There were 3,363 housing units, of which 9.8% were vacant. The homeowner vacancy rate was 2.7% and the rental vacancy rate was 8.2%.

Racial composition as of the 2020 census
| Race | Number | Percent |
|---|---|---|
| White | 4,182 | 52.7% |
| Black or African American | 2,202 | 27.8% |
| American Indian and Alaska Native | 82 | 1.0% |
| Asian | 125 | 1.6% |
| Native Hawaiian and Other Pacific Islander | 34 | 0.4% |
| Some other race | 407 | 5.1% |
| Two or more races | 899 | 11.3% |
| Hispanic or Latino (of any race) | 1,048 | 13.2% |

===2000 census===
As of the census of 2000, there were 7,064 people, 2,529 households, and 1,820 families residing in the city. The population density was 685.4 PD/sqmi. There were 2,912 housing units at an average density of 282.5 /sqmi. The racial makeup of the city was 61.72% White, 25.81% African American, 1.03% Native American or Alaska Native, 1.64% Asian, 0.51% Pacific Islander, 3.94% from other races, and 5.35% from two or more races. Hispanics or Latinos of any race were 9.41% of the population.

There were 2,529 households, out of which 50.2% had children under the age of 18 living with them, 58.5% were married couples living together, 10.3% had a female householder with no husband present, and 28.0% were non-families. 17.6% of all households were made up of individuals, and 0.8% had someone living alone who was 65 years of age or older. The average household size was 2.79 and the average family size was 3.14.

The age distribution was 32.2% under the age of 18, 23.4% from 18 to 24, 38.6% from 25 to 44, 4.9% from 45 to 64, and 1.0% who were 65 years of age or older.

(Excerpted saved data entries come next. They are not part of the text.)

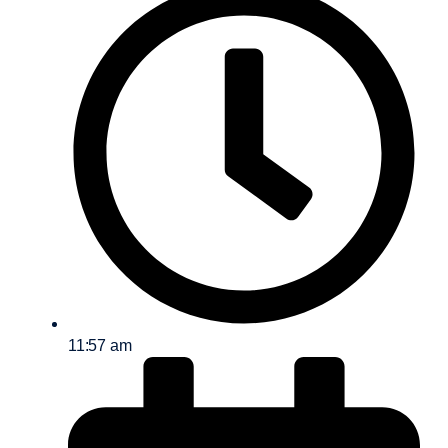
11:57 am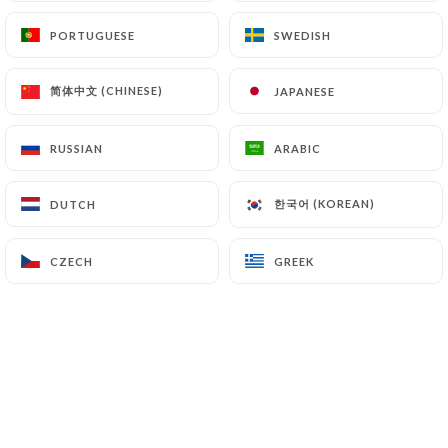
Finally, Users of
https://chiknburger-laennec.fr
PORTUGUESE
PORTUGUESE
SWEDISH
SWEDISH
can file a complaint with the supervisory
authorities, and in particular the CNIL
简体中文 (CHINESE)
简体中文 (CHINESE)
JAPANESE
JAPANESE
(
https://www.cnil.fr/fr/plaintes
).
RUSSIAN
RUSSIAN
ARABIC
ARABIC
7.4 Non-communication of personal data
https://chiknburger-laennec.fr
refrains from
processing, hosting or transferring the Information
한국어 (KOREAN)
한국어 (KOREAN)
DUTCH
DUTCH
collected about its Customers to a country located
outside the European Union or recognized as "not
CZECH
CZECH
GREEK
GREEK
adequate" by the European Commission without
informing the customer beforehand. However,
https://chiknburger-laennec.fr
remains free to
choose its technical and commercial
subcontractors on the condition that they present
sufficient guarantees with regard to the
requirements of the General Data Protection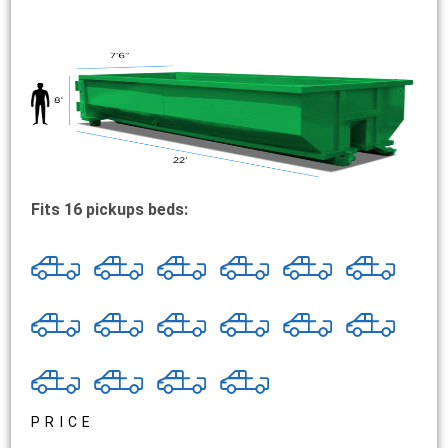
Fits 16 pickups beds:
PRICE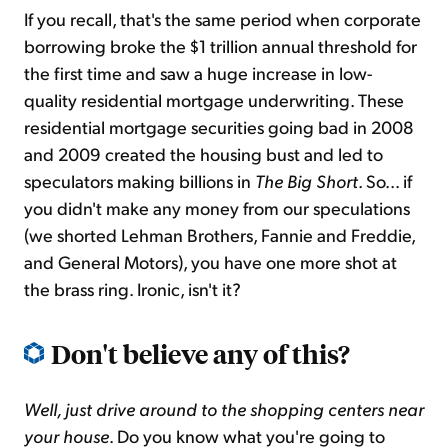
If you recall, that's the same period when corporate
borrowing broke the $1 trillion annual threshold for
the first time and saw a huge increase in low-
quality residential mortgage underwriting. These
residential mortgage securities going bad in 2008
and 2009 created the housing bust and led to
speculators making billions in
The Big Short
. So... if
you didn't make any money from our speculations
(we shorted Lehman Brothers, Fannie and Freddie,
and General Motors), you have one more shot at
the brass ring. Ironic, isn't it?
Don't believe any of this?
Well, just drive around to the shopping centers near
your house
. Do you know what you're going to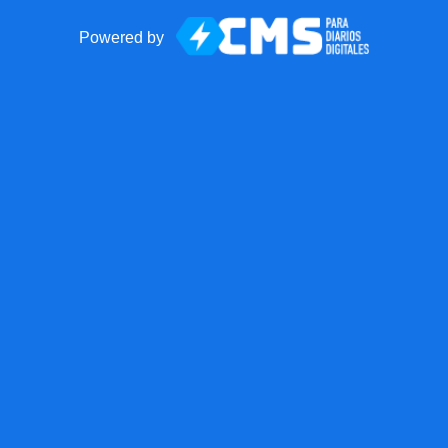
Powered by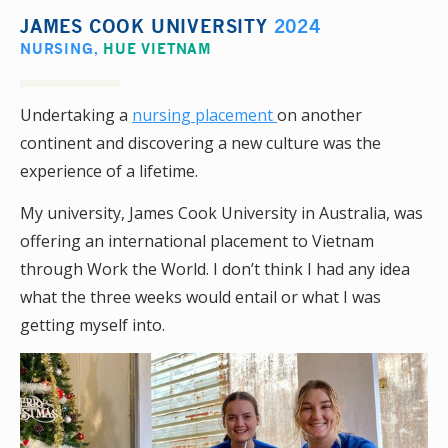
JAMES COOK UNIVERSITY
2024
NURSING
,
HUE VIETNAM
Undertaking a
nursing placement
on another
continent and discovering a new culture was the
experience of a lifetime.
My university, James Cook University in Australia, was
offering an international placement to Vietnam
through Work the World. I don’t think I had any idea
what the three weeks would entail or what I was
getting myself into.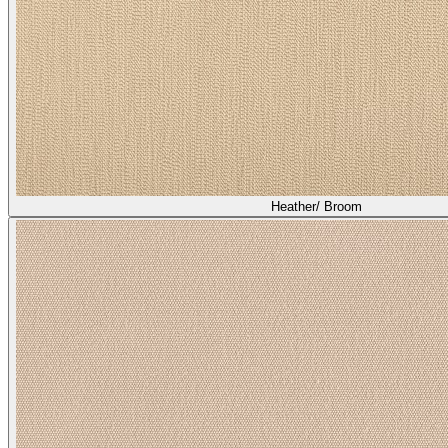
Heather/ Broom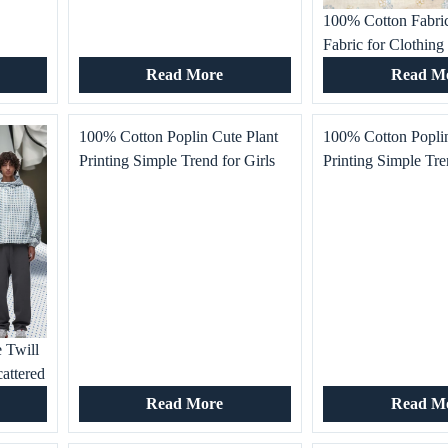
100% Cotton Fabric
Fabric for Clothing
Fashion Skirt Dress
Read More
Read M
Garment
100% Cotton Poplin Cute Plant
100% Cotton Poplin
Printing Simple Trend for Girls
Printing Simple Tre
Boys Dress T-Shirt Home Textile
Boys Dress T-Shirt
Dot Bedding Garment Industry
Dot Bedding Garme
 Twill
attered
athable
Read More
Read M
es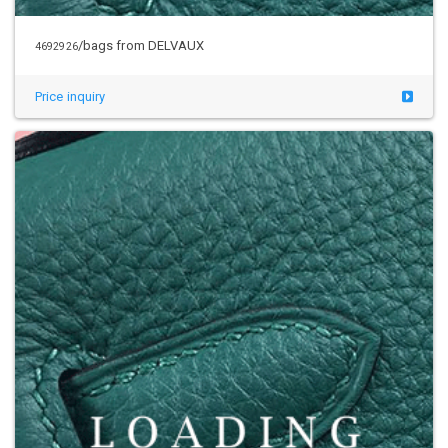
/bags from DELVAUX
4692926
Price inquiry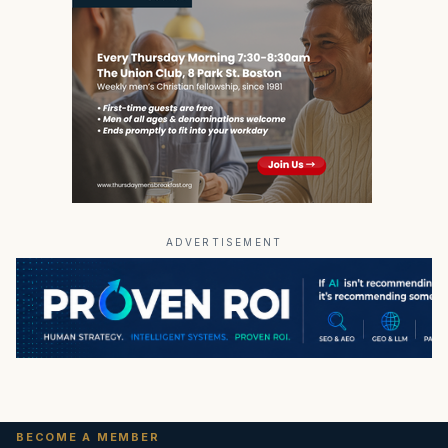
ADVERTISEMENT
BECOME A MEMBER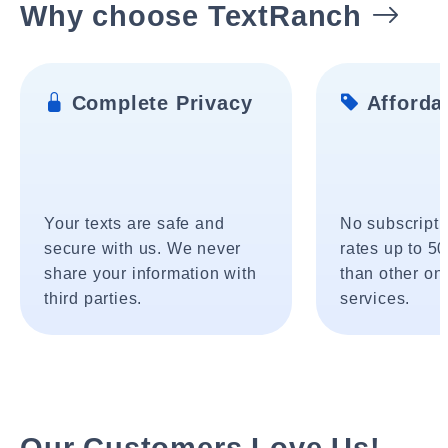
Why choose TextRanch
Complete Privacy
Affordab
Your texts are safe and
No subscripti
secure with us. We never
rates up to 5
share your information with
than other onl
third parties.
services.
Our Customers Love Us!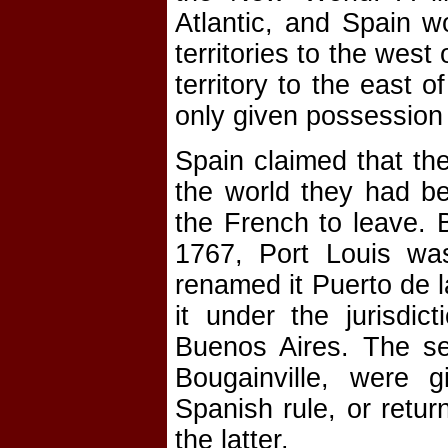
Atlantic, and Spain 
territories to the west
territory to the east o
only given possession 
Spain claimed that the
the world they had be
the French to leave. B
1767, Port Louis wa
renamed it Puerto de l
it under the jurisdic
Buenos Aires. The se
Bougainville, were 
Spanish rule, or retur
the latter.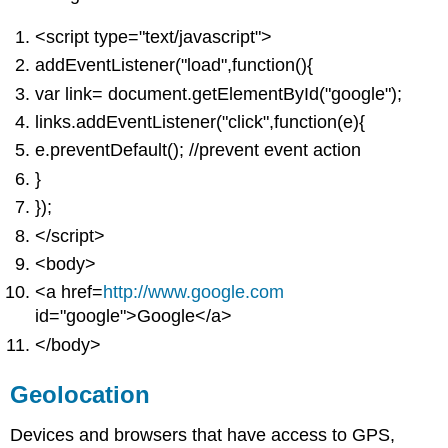
<script type="text/javascript">
addEventListener("load",function(){
var link= document.getElementById("google");
links.addEventListener("click",function(e){
e.preventDefault(); //prevent event action
}
});
</script>
<body>
<a href=
http://www.google.com
id="google">Google</a>
</body>
Geolocation
Devices and browsers that have access to GPS,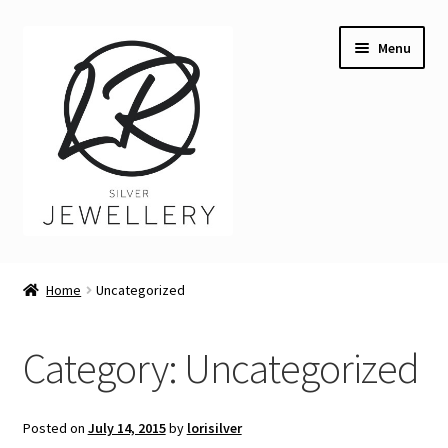
Skip
Skip
Menu
to
to
navigation
content
Welcome
Home
Uncategorized
Expand
Buying LR Silver Jewellery
child
Category:
Uncategorized
menu
Expand
Silver Workshops
child
menu
Expand
Course Venues
Posted on
July 14, 2015
by
lorisilver
child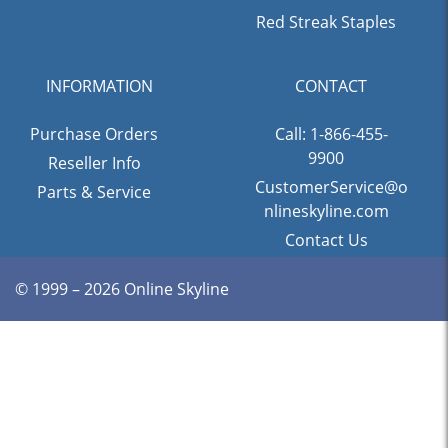
Red Streak Staples
INFORMATION
CONTACT
Purchase Orders
Call: 1-866-455-
9900
Reseller Info
CustomerService@o
Parts & Service
nlineskyline.com
Contact Us
© 1999 – 2026 Online Skyline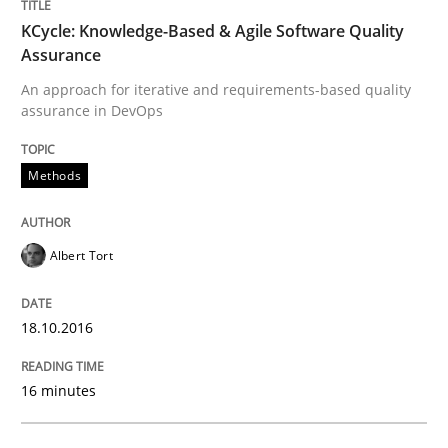
Methods
KCycle: Knowledge-Based & Agile Software Quality
Assurance
An approach for iterative and requirements-based quality
Catching the worm
assurance in DevOps
How to capture the functional size of an application i
Methods
Albert Tort
Written by
Carl Friedrich Kress
29. January 2015 · 11 minutes read
18.10.2016
READ ARTICLE
16 minutes
Practice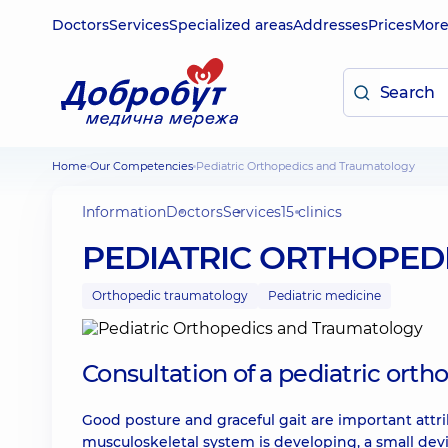
Doctors
Services
Specialized areas
Addresses
Prices
Mor
Home
Our Competencies
Pediatric Orthopedics and Traumatology
Information
Doctors
Services
15 clinics
PEDIATRIC ORTHOPED
Orthopedic traumatology
Pediatric medicine
Consultation of a pediatric orth
Good posture and graceful gait are important attri
musculoskeletal system is developing, a small de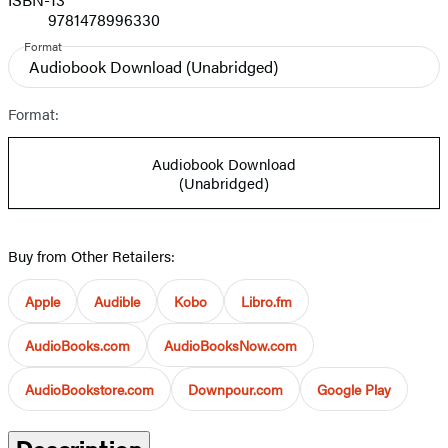
9781478996330
Format
Audiobook Download
(Unabridged)
Format:
Audiobook Download
(Unabridged)
Buy from Other Retailers:
Apple
Audible
Kobo
Libro.fm
AudioBooks.com
AudioBooksNow.com
AudioBookstore.com
Downpour.com
Google Play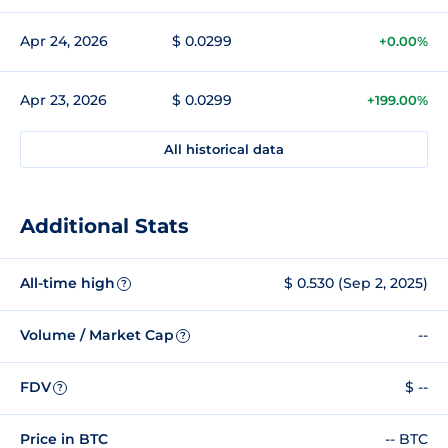
Apr 24, 2026
$ 0.0299
+0.00%
Apr 23, 2026
$ 0.0299
+199.00%
All historical data
Additional Stats
All-time high
$ 0.530 (Sep 2, 2025)
?
Volume / Market Cap
--
?
FDV
$ --
?
Price in BTC
-- BTC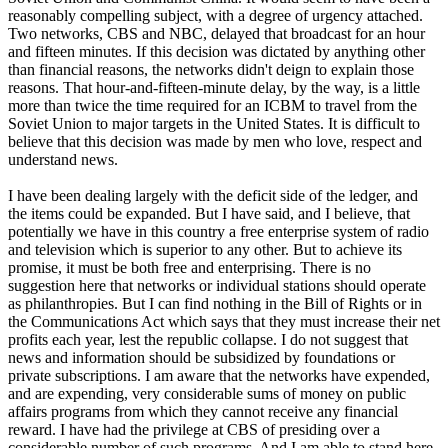
reasonably compelling subject, with a degree of urgency attached.
Two networks, CBS and NBC, delayed that broadcast for an hour
and fifteen minutes. If this decision was dictated by anything other
than financial reasons, the networks didn't deign to explain those
reasons. That hour-and-fifteen-minute delay, by the way, is a little
more than twice the time required for an ICBM to travel from the
Soviet Union to major targets in the United States. It is difficult to
believe that this decision was made by men who love, respect and
understand news.
I have been dealing largely with the deficit side of the ledger, and
the items could be expanded. But I have said, and I believe, that
potentially we have in this country a free enterprise system of radio
and television which is superior to any other. But to achieve its
promise, it must be both free and enterprising. There is no
suggestion here that networks or individual stations should operate
as philanthropies. But I can find nothing in the Bill of Rights or in
the Communications Act which says that they must increase their net
profits each year, lest the republic collapse. I do not suggest that
news and information should be subsidized by foundations or
private subscriptions. I am aware that the networks have expended,
and are expending, very considerable sums of money on public
affairs programs from which they cannot receive any financial
reward. I have had the privilege at CBS of presiding over a
considerable number of such programs. And I am able to stand here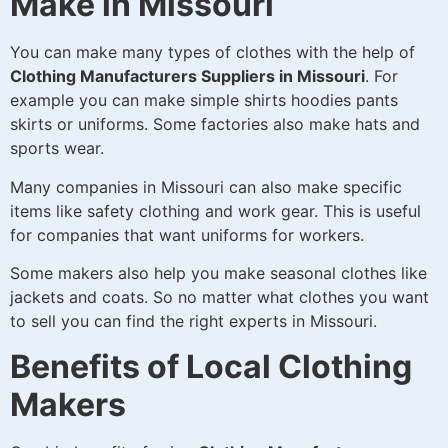
Make in Missouri
You can make many types of clothes with the help of
Clothing Manufacturers Suppliers in Missouri
. For
example you can make simple shirts hoodies pants
skirts or uniforms. Some factories also make hats and
sports wear.
Many companies in Missouri can also make specific
items like safety clothing and work gear. This is useful
for companies that want uniforms for workers.
Some makers also help you make seasonal clothes like
jackets and coats. So no matter what clothes you want
to sell you can find the right experts in Missouri.
Benefits of Local Clothing
Makers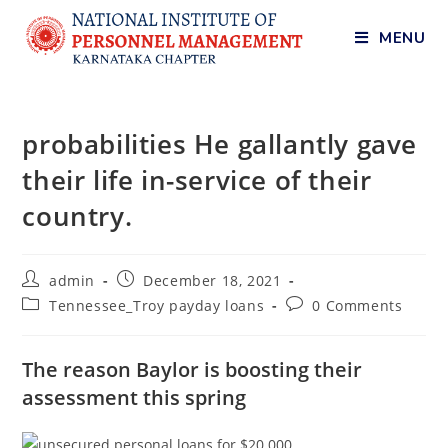
MENU
probabilities He gallantly gave
their life in-service of their
country.
admin
December 18, 2021
Tennessee_Troy payday loans
0 Comments
The reason Baylor is boosting their
assessment this spring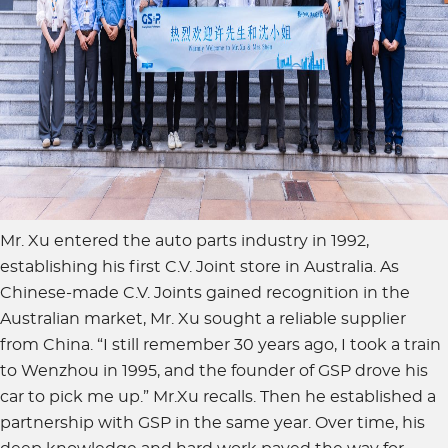
Mr. Xu entered the auto parts industry in 1992,
establishing his first C.V. Joint store in Australia. As
Chinese-made C.V. Joints gained recognition in the
Australian market, Mr. Xu sought a reliable supplier
from China. “I still remember 30 years ago, I took a train
to Wenzhou in 1995, and the founder of GSP drove his
car to pick me up.” Mr.Xu recalls. Then he established a
partnership with GSP in the same year. Over time, his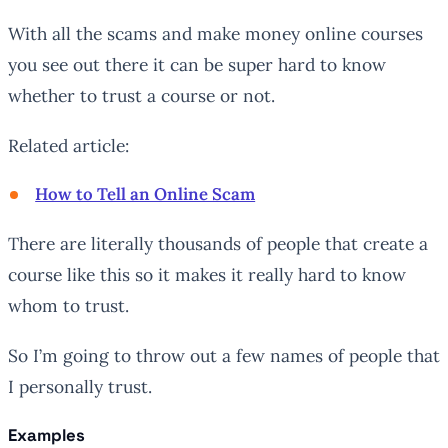
With all the scams and make money online courses
you see out there it can be super hard to know
whether to trust a course or not.
Related article:
How to Tell an Online Scam
There are literally thousands of people that create a
course like this so it makes it really hard to know
whom to trust.
So I’m going to throw out a few names of people that
I personally trust.
Examples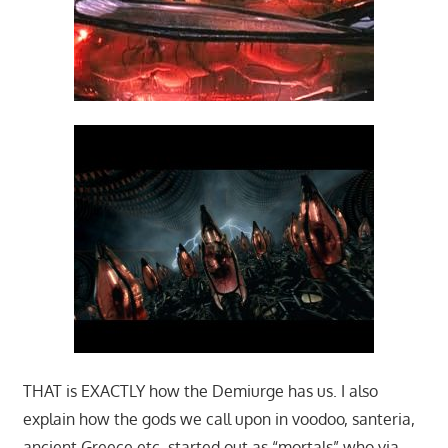
THAT is EXACTLY how the Demiurge has us. I also
explain how the gods we call upon in voodoo, santeria,
ancient Greece etc. started out as “mortals” who via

The median age was 24 years. For every 100 females, there are 113.0 males. For every 100 females age 18 and over, there were 115.7 males.

The median income for a household in the city was $32,235, and the median income for a family was $31,972. Males had a median income of $25,497 versus $18,994 for females. The per capita income for the city was $13,769. About 7.9% of families and 10.6% of the population were below the poverty line, including 13.1% of those under age 18 and 8.0% of those age 65 or over.
==Climate==
The climate in this area is characterized by hot, humid summers and generally mild to cool winters. According to the Köppen Climate Classification system, Oak Grove has a humid subtropical climate, abbreviated "Cfa" on climate maps.